In order to accomplish many of the goals he had prior to the accident, Dixon has been able to effectively outsource his memories to the cloud. However, he has met some limitations with the externalization of his memories with his digital system.

With Twitter, if Dixon outsources memories with his phone he is unable to search through them. Instead, he has to download his Tweets to a computer and sort through them that way. After spending years using a variety of different digital communication tools, Dixon has now developed a mobile app, MEmory, which has the ability to help someone keep track of memories.

“I’d wanted to make MEmory for years,” according to Dixon. “I used [Blackstone Launchpad] as a connection hub to put me in contact with others — they were a conduit.”

With this app, users have the ability to sift through their memories, allowing them to track down when and where a memory occurred, how they felt and anything else they would like to record about that memory. MEmory’s analytics allow users to track how they felt about different situations, people and places.

Dixon is able to bring his quest for a more sufficient digital memory tool alive because of Blackstone Launchpad.

Before Dixon consulted with the company, he spent a long time struggling to find a team to develop his vision that was not only reliable, but also cost effective. Julie Stapleton Carroll of Blackstone Launchpad was able to connect Dixon with Jumpbutton Studio, a group of young developers and designers who took part in Apps Studios and Urban Maps.

That program assists high schoolers, both develop and design technology-based civic startups, by giving them mentoring, training and opportunities for internships. A cofounder of Jumpbutton Studio, Nicodemus Madehdou, who is only 17, had been working alongside Blackstone Launchpad in order to incorporate the business and further develop market exposure.
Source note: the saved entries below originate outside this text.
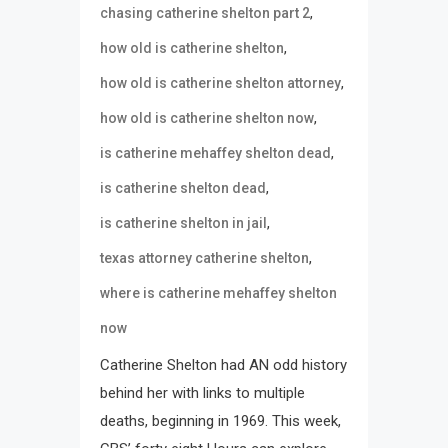
,
chasing catherine shelton part 2
,
how old is catherine shelton
,
how old is catherine shelton attorney
,
how old is catherine shelton now
,
is catherine mehaffey shelton dead
,
is catherine shelton dead
,
is catherine shelton in jail
,
texas attorney catherine shelton
where is catherine mehaffey shelton
now
Catherine Shelton had AN odd history
behind her with links to multiple
deaths, beginning in 1969. This week,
Madehdou is joined by Kevin Ngo and Matthew Auld at Jumpbutton, who are working on MEmory as well.

Madehdou supported MEmory because, “It was an interesting concept and I was curious to see where it would lead in terms of people having a tool that is built to their advantage.”

Dixon, with the help of Blackstone Launchpad at Temple, Temple’s Urban Apps and Maps and Jumpbutton Studio is able to turn his personal struggle with memory loss into a beneficial mobile app.

There is a growing amount of research that now suggests that a heavy reliance on technology could be impairing and damaging on our working memory. MEmory might just be as important for us as it is to Dixon.